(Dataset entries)
⟨

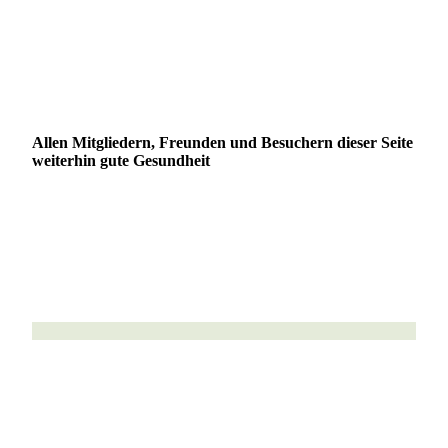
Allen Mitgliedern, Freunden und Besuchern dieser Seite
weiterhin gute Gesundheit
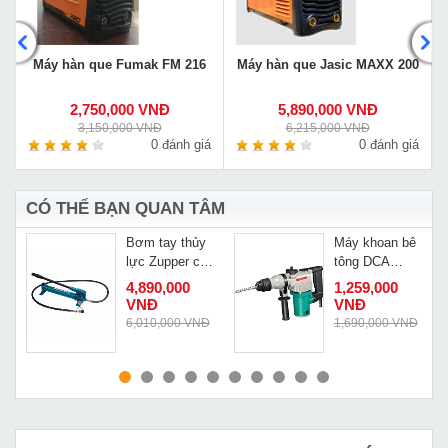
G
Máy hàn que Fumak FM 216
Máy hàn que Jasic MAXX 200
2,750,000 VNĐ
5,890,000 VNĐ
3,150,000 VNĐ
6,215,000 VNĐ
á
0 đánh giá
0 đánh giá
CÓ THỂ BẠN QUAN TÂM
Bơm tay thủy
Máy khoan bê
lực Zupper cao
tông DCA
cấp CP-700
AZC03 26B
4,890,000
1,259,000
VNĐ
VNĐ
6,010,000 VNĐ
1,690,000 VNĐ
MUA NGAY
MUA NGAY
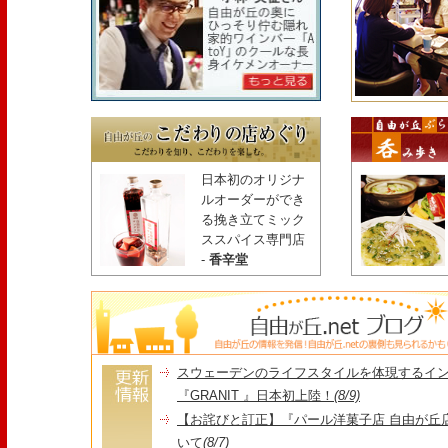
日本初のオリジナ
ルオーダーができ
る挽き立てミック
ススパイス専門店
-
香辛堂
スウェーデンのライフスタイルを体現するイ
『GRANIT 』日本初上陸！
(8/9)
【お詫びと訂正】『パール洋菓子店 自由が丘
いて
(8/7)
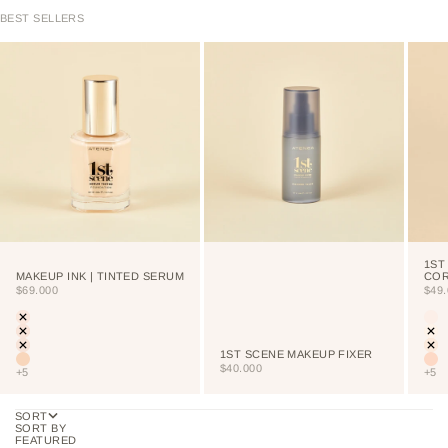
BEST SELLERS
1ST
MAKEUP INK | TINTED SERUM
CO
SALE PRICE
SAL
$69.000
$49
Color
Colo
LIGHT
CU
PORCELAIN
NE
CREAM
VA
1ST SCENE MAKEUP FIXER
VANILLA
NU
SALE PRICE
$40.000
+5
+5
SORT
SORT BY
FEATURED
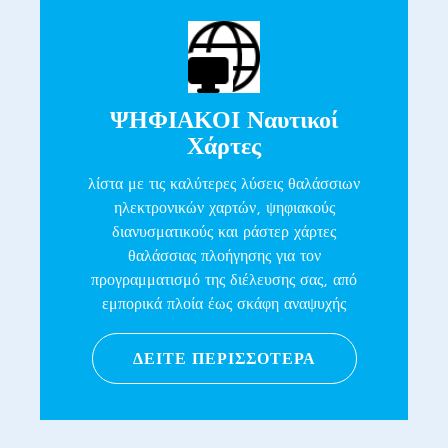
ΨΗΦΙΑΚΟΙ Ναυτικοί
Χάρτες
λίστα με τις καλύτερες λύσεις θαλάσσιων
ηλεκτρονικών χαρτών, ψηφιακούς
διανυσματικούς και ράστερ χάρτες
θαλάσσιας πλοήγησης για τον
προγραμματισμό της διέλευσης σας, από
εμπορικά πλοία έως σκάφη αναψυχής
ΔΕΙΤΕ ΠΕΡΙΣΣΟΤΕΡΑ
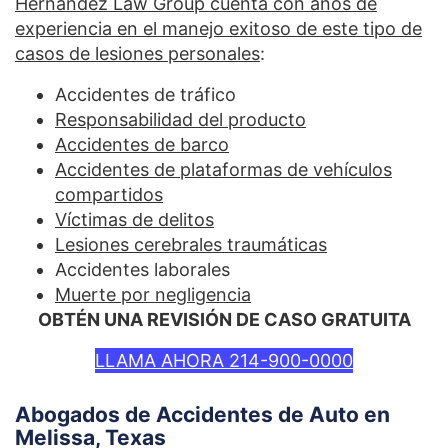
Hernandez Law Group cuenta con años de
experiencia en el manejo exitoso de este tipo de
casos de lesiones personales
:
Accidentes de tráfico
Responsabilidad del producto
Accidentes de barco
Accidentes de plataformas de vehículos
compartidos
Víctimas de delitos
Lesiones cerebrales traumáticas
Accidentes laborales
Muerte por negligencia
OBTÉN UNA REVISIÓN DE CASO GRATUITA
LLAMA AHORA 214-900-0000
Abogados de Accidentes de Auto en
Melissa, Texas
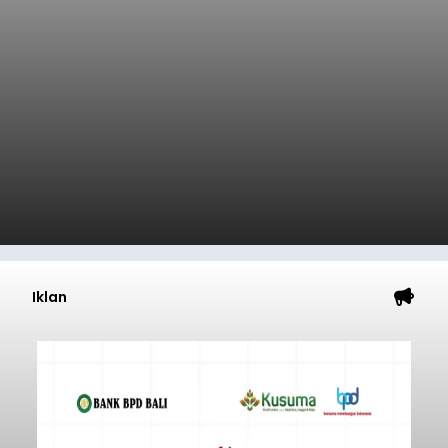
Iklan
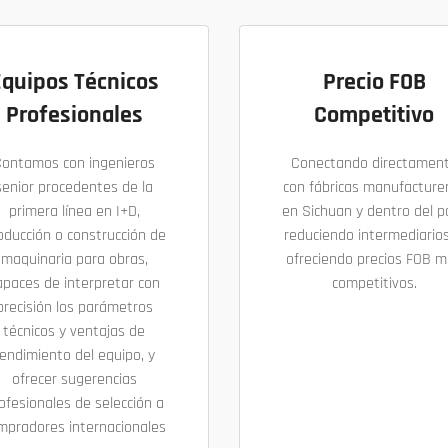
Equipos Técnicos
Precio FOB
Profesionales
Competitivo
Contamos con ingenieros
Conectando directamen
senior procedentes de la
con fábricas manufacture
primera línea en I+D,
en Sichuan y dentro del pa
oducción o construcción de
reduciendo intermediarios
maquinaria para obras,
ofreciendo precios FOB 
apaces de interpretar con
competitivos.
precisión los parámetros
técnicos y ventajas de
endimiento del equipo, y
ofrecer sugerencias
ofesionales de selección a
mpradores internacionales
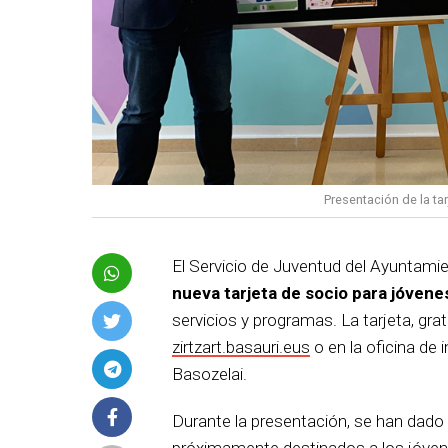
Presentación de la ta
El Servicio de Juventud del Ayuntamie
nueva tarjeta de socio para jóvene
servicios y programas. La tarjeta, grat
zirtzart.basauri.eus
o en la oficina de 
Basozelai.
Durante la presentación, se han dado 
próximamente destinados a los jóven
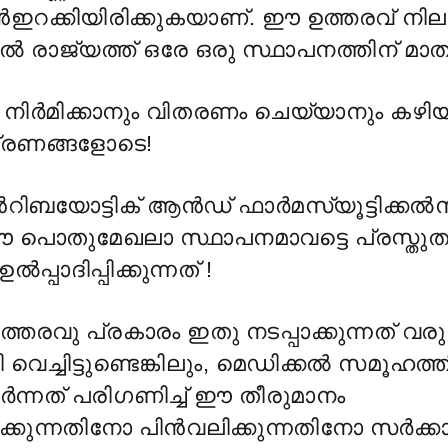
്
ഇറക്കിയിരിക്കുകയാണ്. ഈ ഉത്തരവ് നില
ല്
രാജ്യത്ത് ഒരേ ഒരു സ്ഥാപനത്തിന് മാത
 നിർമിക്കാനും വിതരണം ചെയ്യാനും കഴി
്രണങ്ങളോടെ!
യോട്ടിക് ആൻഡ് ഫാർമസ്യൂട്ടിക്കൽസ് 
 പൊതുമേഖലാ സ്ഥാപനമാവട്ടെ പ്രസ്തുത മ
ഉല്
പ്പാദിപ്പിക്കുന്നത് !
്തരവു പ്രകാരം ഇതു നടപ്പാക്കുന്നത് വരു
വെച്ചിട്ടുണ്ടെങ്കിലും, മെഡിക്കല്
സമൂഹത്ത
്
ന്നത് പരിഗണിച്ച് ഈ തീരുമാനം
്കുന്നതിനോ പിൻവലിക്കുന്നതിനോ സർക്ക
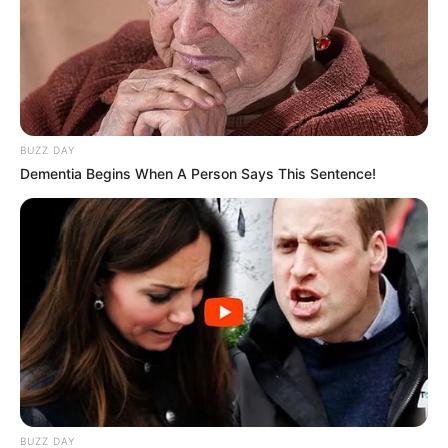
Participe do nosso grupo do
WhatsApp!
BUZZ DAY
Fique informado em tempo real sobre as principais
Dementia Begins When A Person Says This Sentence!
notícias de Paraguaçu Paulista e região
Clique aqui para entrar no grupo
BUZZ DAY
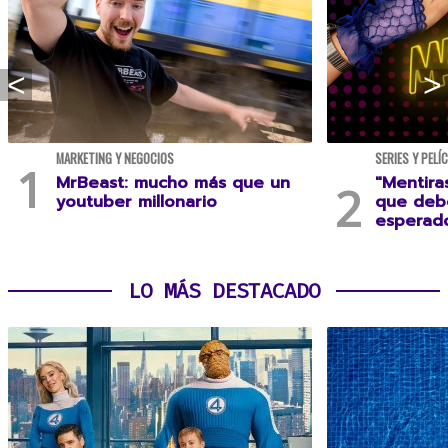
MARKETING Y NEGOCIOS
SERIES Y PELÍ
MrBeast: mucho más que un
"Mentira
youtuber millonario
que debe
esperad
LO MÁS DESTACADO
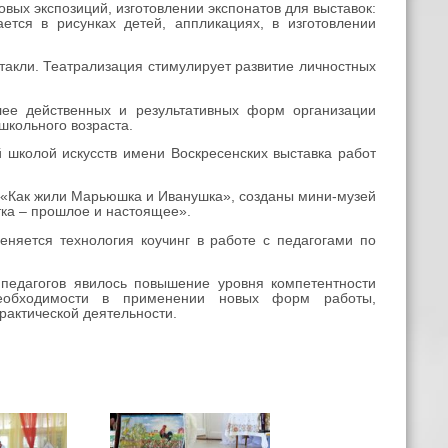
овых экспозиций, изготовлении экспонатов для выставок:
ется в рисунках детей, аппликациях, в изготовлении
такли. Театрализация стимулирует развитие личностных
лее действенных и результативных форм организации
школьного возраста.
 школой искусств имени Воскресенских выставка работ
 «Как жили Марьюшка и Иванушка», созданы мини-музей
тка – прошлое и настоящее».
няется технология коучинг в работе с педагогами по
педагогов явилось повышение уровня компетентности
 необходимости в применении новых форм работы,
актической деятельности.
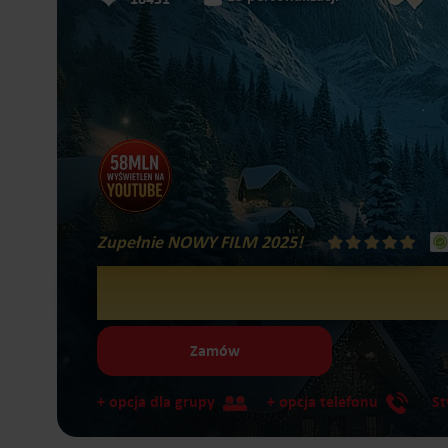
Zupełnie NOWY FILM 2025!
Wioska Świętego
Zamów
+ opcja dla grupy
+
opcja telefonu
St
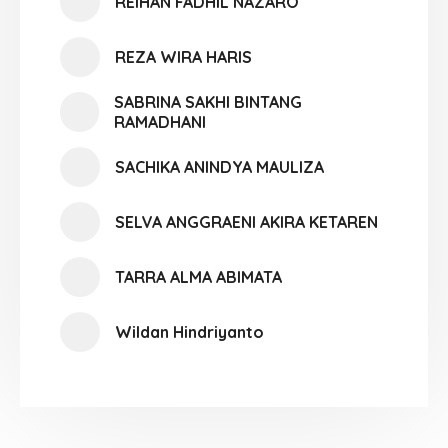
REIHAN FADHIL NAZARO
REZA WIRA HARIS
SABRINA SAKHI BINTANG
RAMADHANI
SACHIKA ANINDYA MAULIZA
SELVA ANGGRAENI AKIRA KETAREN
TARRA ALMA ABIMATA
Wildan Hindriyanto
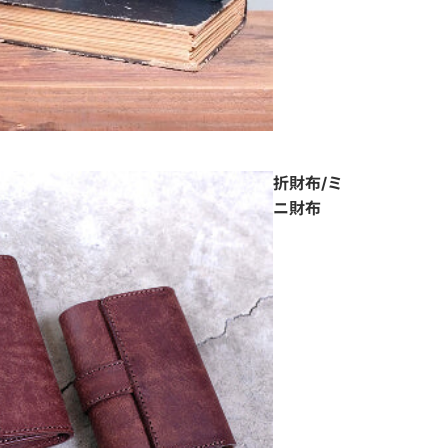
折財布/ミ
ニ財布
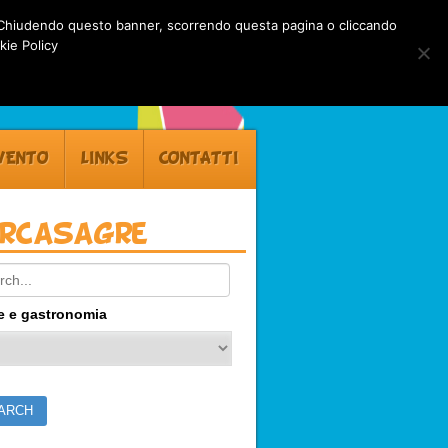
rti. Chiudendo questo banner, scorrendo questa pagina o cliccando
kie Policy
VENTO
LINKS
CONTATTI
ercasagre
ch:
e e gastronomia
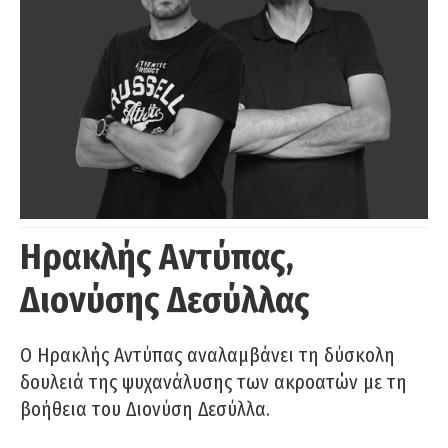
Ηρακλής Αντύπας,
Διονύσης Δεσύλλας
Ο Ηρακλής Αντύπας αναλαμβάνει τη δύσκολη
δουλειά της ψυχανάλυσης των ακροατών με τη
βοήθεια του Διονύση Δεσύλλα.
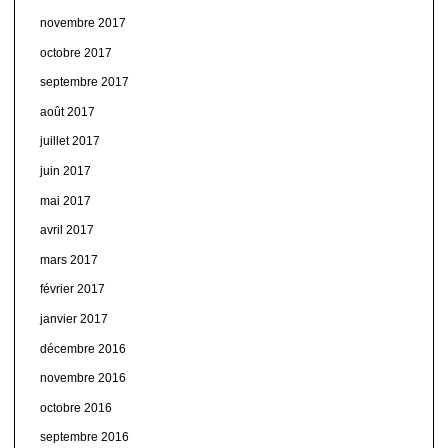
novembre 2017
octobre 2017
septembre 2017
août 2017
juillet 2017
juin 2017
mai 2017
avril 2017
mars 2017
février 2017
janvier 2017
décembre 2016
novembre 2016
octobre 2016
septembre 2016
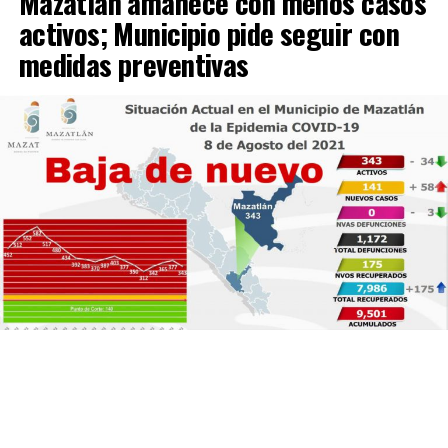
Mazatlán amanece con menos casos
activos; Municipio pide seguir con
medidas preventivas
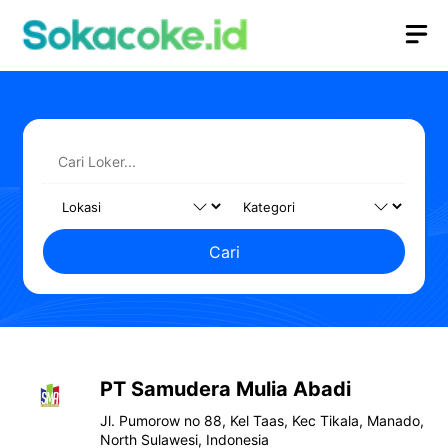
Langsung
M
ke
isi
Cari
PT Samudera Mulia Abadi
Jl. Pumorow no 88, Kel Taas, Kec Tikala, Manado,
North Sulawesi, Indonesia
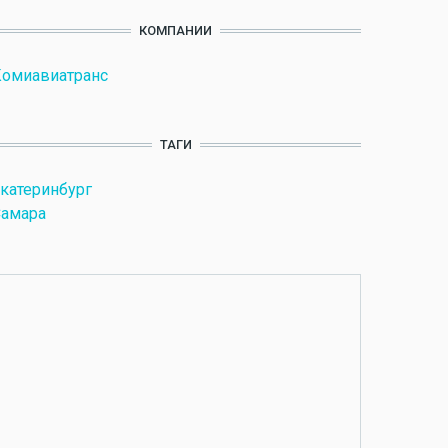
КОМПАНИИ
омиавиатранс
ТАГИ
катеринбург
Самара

⟩

WORK TASK: Although the records above contain pictures, the copy should hold only the lines from their start through the line containing "nueva tarjeta de socio para jóvene", each exactly as written, and none of the pictures.

TASK RESULT:
Allen Mitgliedern, Freunden und Besuchern dieser Seite
weiterhin gute Gesundheit
G
Máy hàn que Fumak FM 216
Máy hàn que Jasic MAXX 200
2,750,000 VNĐ
5,890,000 VNĐ
3,150,000 VNĐ
6,215,000 VNĐ
á
0 đánh giá
0 đánh giá
CÓ THỂ BẠN QUAN TÂM
Bơm tay thủy
Máy khoan bê
lực Zupper cao
tông DCA
cấp CP-700
AZC03 26B
4,890,000
1,259,000
VNĐ
VNĐ
6,010,000 VNĐ
1,690,000 VNĐ
MUA NGAY
MUA NGAY
日本初のオリジナ
ルオーダーができ
る挽き立てミック
ススパイス専門店
-
香辛堂
スウェーデンのライフスタイルを体現するイ
『GRANIT 』日本初上陸！
(8/9)
【お詫びと訂正】『パール洋菓子店 自由が丘
いて
(8/7)
BEST SELLERS
1ST
MAKEUP INK | TINTED SERUM
CO
SALE PRICE
SAL
$69.000
$49
Color
Colo
LIGHT
CU
PORCELAIN
NE
CREAM
VA
1ST SCENE MAKEUP FIXER
VANILLA
NU
SALE PRICE
$40.000
+5
+5
SORT
SORT BY
FEATURED
ΨΗΦΙΑΚΟΙ Ναυτικοί
Χάρτες
λίστα με τις καλύτερες λύσεις θαλάσσιων
ηλεκτρονικών χαρτών, ψηφιακούς
διανυσματικούς και ράστερ χάρτες
θαλάσσιας πλοήγησης για τον
προγραμματισμό της διέλευσης σας, από
εμπορικά πλοία έως σκάφη αναψυχής
ΔΕΙΤΕ ΠΕΡΙΣΣΟΤΕΡΑ
Hernandez Law Group cuenta con años de
experiencia en el manejo exitoso de este tipo de
casos de lesiones personales
:
Accidentes de tráfico
Responsabilidad del producto
Accidentes de barco
Accidentes de plataformas de vehículos
compartidos
Víctimas de delitos
Lesiones cerebrales traumáticas
Accidentes laborales
Muerte por negligencia
OBTÉN UNA REVISIÓN DE CASO GRATUITA
LLAMA AHORA 214-900-0000
Abogados de Accidentes de Auto en
Melissa, Texas
Iklan
Equipos Técnicos
Precio FOB
Profesionales
Competitivo
Contamos con ingenieros
Conectando directamen
senior procedentes de la
con fábricas manufacture
primera línea en I+D,
en Sichuan y dentro del pa
oducción o construcción de
reduciendo intermediarios
maquinaria para obras,
ofreciendo precios FOB 
apaces de interpretar con
competitivos.
precisión los parámetros
técnicos y ventajas de
endimiento del equipo, y
ofrecer sugerencias
ofesionales de selección a
mpradores internacionales
Presentación de la ta
El Servicio de Juventud del Ayuntamie
nueva tarjeta de socio para jóvene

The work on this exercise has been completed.